US-20260126907-A1 - Semiconductor Apparatus, Semiconductor Device, Non-Transitory Computer-Readable Medium, Method, Apparatus, and Device for a Computer System
Abstract
Various examples relate to a semiconductor apparatus, a semiconductor r device, or to a non-transitory computer-readable medium, a method, an apparatus or a device for a computer system, and to a computer system comprising the semiconductor apparatus and the apparatus or device. A semiconductor apparatus comprises a spatial array of processing elements coupled by an interconnect network, a plurality of memory management circuits coupled to the spatial array of processing elements, wherein the respective memory management circuits comprise a first buffer circuit for storing a configuration to be used for configuring the processing elements associated with the respective memory management circuit and a second buffer circuit for storing results of computations performed by the processing elements associated with the respective memory management circuit, the first buffer circuit being separate from the second buffer circuit.
Inventors
- Tuan Quach
- Kermin CHOFLEMING, JR.
- William Lee
Assignees
- Tuan Quach
- Kermin CHOFLEMING, JR.
- William Lee
Dates
- Publication Date
- 20260507
- Application Date
- 20251222
Claims (16)
- 1 . A semiconductor apparatus comprising: a spatial array of processing elements coupled by an interconnect network; a plurality of memory management circuits coupled to the spatial array of processing elements, wherein the respective memory management circuits comprise a first buffer circuit for storing a configuration to be used for configuring the processing elements associated with the respective memory management circuit and a second buffer circuit for storing results of computations performed by the processing elements associated with the respective memory management circuit, the first buffer circuit being separate from the second buffer circuit.
- 2 . The semiconductor apparatus according to claim 1 , wherein the respective memory management circuits are configured to receive a subsequent configuration to be applied to the processing elements associated with the respective memory management circuit in a subsequent time interval while the processing elements associated with the respective memory management circuit are performing computations according to a present configuration.
- 3 . The semiconductor apparatus according to claim 1 , wherein the respective memory management circuits are configured to use the first buffer circuit independently of the second buffer circuit.
- 4 . The semiconductor apparatus according to claim 1 , wherein the respective memory management circuits are configured to detect that the processing elements associated with the respective memory management circuit have finished performing computations according to a present configuration, and to reconfigure the processing elements associated with the respective memory management circuit with the configuration stored in the first buffer circuit upon detection of the computations being finished.
- 5 . The semiconductor apparatus according to claim 4 , wherein the detection is based on one or more of (a) a subsequent configuration being stored in the first buffer circuit, (b) the results of graph invocations having been returned to a managing entity, or (c) outstanding memory operations associated with a present graph having been completed.
- 6 . The semiconductor apparatus according to claim 4 , wherein the respective memory management apparatuses comprise a counter of outstanding results, with the detection of the computations being finished being based on the counter of outstanding results.
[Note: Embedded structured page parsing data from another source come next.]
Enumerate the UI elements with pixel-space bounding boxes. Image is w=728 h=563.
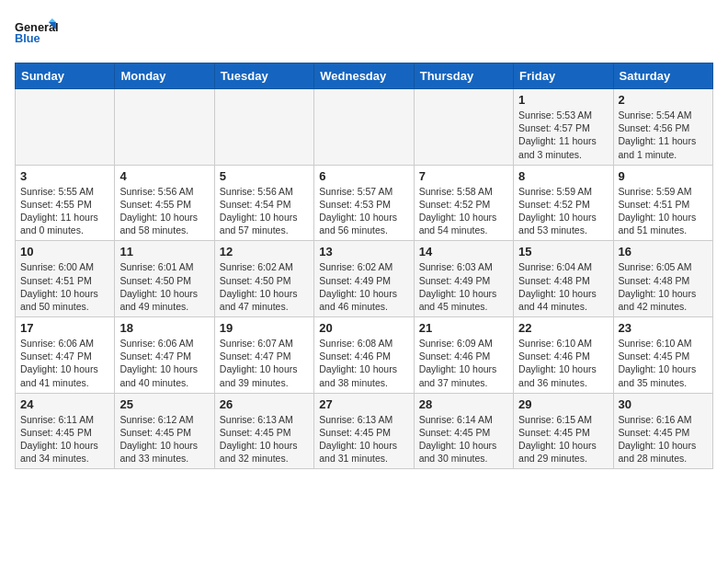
day-number: 20 <box>319 321 408 335</box>
day-number: 28 <box>419 397 508 411</box>
cell-info: Sunrise: 5:54 AM Sunset: 4:56 PM Dayligh… <box>619 109 708 161</box>
cell-info: Sunrise: 6:07 AM Sunset: 4:47 PM Dayligh… <box>220 337 309 389</box>
cell-info: Sunrise: 6:11 AM Sunset: 4:45 PM Dayligh… <box>20 413 109 465</box>
day-number: 7 <box>419 169 508 183</box>
cell-info: Sunrise: 6:06 AM Sunset: 4:47 PM Dayligh… <box>20 337 109 389</box>
cell-info: Sunrise: 5:56 AM Sunset: 4:54 PM Dayligh… <box>220 185 309 237</box>
day-number: 4 <box>119 169 209 183</box>
page-header: General Blue <box>15 15 713 52</box>
day-number: 22 <box>518 321 608 335</box>
cell-info: Sunrise: 6:02 AM Sunset: 4:50 PM Dayligh… <box>220 260 309 313</box>
day-number: 18 <box>119 321 209 335</box>
calendar-cell: 7Sunrise: 5:58 AM Sunset: 4:52 PM Daylig… <box>414 165 513 241</box>
calendar-cell <box>214 89 313 166</box>
calendar-cell: 2Sunrise: 5:54 AM Sunset: 4:56 PM Daylig… <box>613 89 712 166</box>
calendar-cell: 28Sunrise: 6:14 AM Sunset: 4:45 PM Dayli… <box>414 393 513 469</box>
cell-info: Sunrise: 6:12 AM Sunset: 4:45 PM Dayligh… <box>119 413 209 465</box>
calendar-table: SundayMondayTuesdayWednesdayThursdayFrid… <box>15 63 713 469</box>
day-number: 15 <box>518 245 608 259</box>
calendar-cell: 17Sunrise: 6:06 AM Sunset: 4:47 PM Dayli… <box>16 317 115 394</box>
calendar-week-5: 24Sunrise: 6:11 AM Sunset: 4:45 PM Dayli… <box>16 393 713 469</box>
cell-info: Sunrise: 6:03 AM Sunset: 4:49 PM Dayligh… <box>419 260 508 313</box>
day-number: 23 <box>619 321 708 335</box>
day-number: 8 <box>518 169 608 183</box>
day-number: 26 <box>220 397 309 411</box>
calendar-cell: 22Sunrise: 6:10 AM Sunset: 4:46 PM Dayli… <box>514 317 613 394</box>
calendar-cell <box>16 89 115 166</box>
cell-info: Sunrise: 6:02 AM Sunset: 4:49 PM Dayligh… <box>319 260 408 313</box>
day-number: 12 <box>220 245 309 259</box>
day-number: 17 <box>20 321 109 335</box>
calendar-cell: 19Sunrise: 6:07 AM Sunset: 4:47 PM Dayli… <box>214 317 313 394</box>
cell-info: Sunrise: 6:04 AM Sunset: 4:48 PM Dayligh… <box>518 260 608 313</box>
calendar-cell: 13Sunrise: 6:02 AM Sunset: 4:49 PM Dayli… <box>314 241 414 317</box>
day-number: 6 <box>319 169 408 183</box>
calendar-cell: 27Sunrise: 6:13 AM Sunset: 4:45 PM Dayli… <box>314 393 414 469</box>
day-number: 14 <box>419 245 508 259</box>
cell-info: Sunrise: 6:16 AM Sunset: 4:45 PM Dayligh… <box>619 413 708 465</box>
day-number: 25 <box>119 397 209 411</box>
calendar-cell: 1Sunrise: 5:53 AM Sunset: 4:57 PM Daylig… <box>514 89 613 166</box>
cell-info: Sunrise: 5:57 AM Sunset: 4:53 PM Dayligh… <box>319 185 408 237</box>
cell-info: Sunrise: 5:59 AM Sunset: 4:52 PM Dayligh… <box>518 185 608 237</box>
day-number: 2 <box>619 93 708 107</box>
col-header-saturday: Saturday <box>613 63 712 89</box>
calendar-week-3: 10Sunrise: 6:00 AM Sunset: 4:51 PM Dayli… <box>16 241 713 317</box>
day-number: 29 <box>518 397 608 411</box>
col-header-friday: Friday <box>514 63 613 89</box>
calendar-cell <box>314 89 414 166</box>
logo: General Blue <box>15 15 59 52</box>
calendar-week-4: 17Sunrise: 6:06 AM Sunset: 4:47 PM Dayli… <box>16 317 713 394</box>
col-header-tuesday: Tuesday <box>214 63 313 89</box>
logo-icon: General Blue <box>15 15 59 52</box>
col-header-monday: Monday <box>115 63 214 89</box>
cell-info: Sunrise: 6:08 AM Sunset: 4:46 PM Dayligh… <box>319 337 408 389</box>
day-number: 21 <box>419 321 508 335</box>
calendar-cell <box>414 89 513 166</box>
calendar-cell: 3Sunrise: 5:55 AM Sunset: 4:55 PM Daylig… <box>16 165 115 241</box>
cell-info: Sunrise: 5:56 AM Sunset: 4:55 PM Dayligh… <box>119 185 209 237</box>
cell-info: Sunrise: 6:13 AM Sunset: 4:45 PM Dayligh… <box>220 413 309 465</box>
day-number: 27 <box>319 397 408 411</box>
cell-info: Sunrise: 6:09 AM Sunset: 4:46 PM Dayligh… <box>419 337 508 389</box>
day-number: 30 <box>619 397 708 411</box>
calendar-cell: 11Sunrise: 6:01 AM Sunset: 4:50 PM Dayli… <box>115 241 214 317</box>
calendar-cell: 20Sunrise: 6:08 AM Sunset: 4:46 PM Dayli… <box>314 317 414 394</box>
calendar-week-2: 3Sunrise: 5:55 AM Sunset: 4:55 PM Daylig… <box>16 165 713 241</box>
cell-info: Sunrise: 6:05 AM Sunset: 4:48 PM Dayligh… <box>619 260 708 313</box>
cell-info: Sunrise: 6:06 AM Sunset: 4:47 PM Dayligh… <box>119 337 209 389</box>
col-header-sunday: Sunday <box>16 63 115 89</box>
cell-info: Sunrise: 6:10 AM Sunset: 4:46 PM Dayligh… <box>518 337 608 389</box>
day-number: 1 <box>518 93 608 107</box>
cell-info: Sunrise: 6:13 AM Sunset: 4:45 PM Dayligh… <box>319 413 408 465</box>
calendar-cell: 24Sunrise: 6:11 AM Sunset: 4:45 PM Dayli… <box>16 393 115 469</box>
calendar-cell: 12Sunrise: 6:02 AM Sunset: 4:50 PM Dayli… <box>214 241 313 317</box>
calendar-cell: 6Sunrise: 5:57 AM Sunset: 4:53 PM Daylig… <box>314 165 414 241</box>
col-header-thursday: Thursday <box>414 63 513 89</box>
calendar-cell: 10Sunrise: 6:00 AM Sunset: 4:51 PM Dayli… <box>16 241 115 317</box>
day-number: 10 <box>20 245 109 259</box>
cell-info: Sunrise: 5:53 AM Sunset: 4:57 PM Dayligh… <box>518 109 608 161</box>
calendar-cell: 29Sunrise: 6:15 AM Sunset: 4:45 PM Dayli… <box>514 393 613 469</box>
calendar-cell: 26Sunrise: 6:13 AM Sunset: 4:45 PM Dayli… <box>214 393 313 469</box>
cell-info: Sunrise: 5:58 AM Sunset: 4:52 PM Dayligh… <box>419 185 508 237</box>
cell-info: Sunrise: 5:55 AM Sunset: 4:55 PM Dayligh… <box>20 185 109 237</box>
calendar-header-row: SundayMondayTuesdayWednesdayThursdayFrid… <box>16 63 713 89</box>
calendar-cell: 30Sunrise: 6:16 AM Sunset: 4:45 PM Dayli… <box>613 393 712 469</box>
calendar-cell: 23Sunrise: 6:10 AM Sunset: 4:45 PM Dayli… <box>613 317 712 394</box>
calendar-cell: 14Sunrise: 6:03 AM Sunset: 4:49 PM Dayli… <box>414 241 513 317</box>
calendar-cell: 8Sunrise: 5:59 AM Sunset: 4:52 PM Daylig… <box>514 165 613 241</box>
cell-info: Sunrise: 6:15 AM Sunset: 4:45 PM Dayligh… <box>518 413 608 465</box>
calendar-cell: 4Sunrise: 5:56 AM Sunset: 4:55 PM Daylig… <box>115 165 214 241</box>
cell-info: Sunrise: 6:14 AM Sunset: 4:45 PM Dayligh… <box>419 413 508 465</box>
day-number: 13 <box>319 245 408 259</box>
svg-text:Blue: Blue <box>15 31 40 45</box>
cell-info: Sunrise: 6:10 AM Sunset: 4:45 PM Dayligh… <box>619 337 708 389</box>
day-number: 16 <box>619 245 708 259</box>
calendar-cell: 15Sunrise: 6:04 AM Sunset: 4:48 PM Dayli… <box>514 241 613 317</box>
day-number: 24 <box>20 397 109 411</box>
day-number: 5 <box>220 169 309 183</box>
calendar-cell: 25Sunrise: 6:12 AM Sunset: 4:45 PM Dayli… <box>115 393 214 469</box>
day-number: 11 <box>119 245 209 259</box>
day-number: 19 <box>220 321 309 335</box>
- 7 . The semiconductor apparatus according to claim 1 , wherein the first buffer circuit comprises a first and a second buffer bank, the configuration comprises a first configuration portion relevant for the respective memory management apparatus and a second configuration portion relevant for the processing elements associated with the memory management apparatus, and the respective memory management apparatuses are configured to receive the configuration to be stored in the first and second buffer bank, and store the first configuration portion in the first buffer bank and at least a portion of the second configuration portion in the second buffer bank.
- 8 . The semiconductor apparatus according to claim 7 , wherein the respective memory management apparatuses are configured to store the first configuration portion in the first buffer bank, subsequently store the second configuration portion in the second buffer bank until the second buffer bank is filled, and thereafter store a remaining part of the second configuration portion in the first buffer bank.
- 9 . The semiconductor apparatus according to claim 7 , wherein the first and second buffer banks have a width that matches the bandwidth of a communication interface.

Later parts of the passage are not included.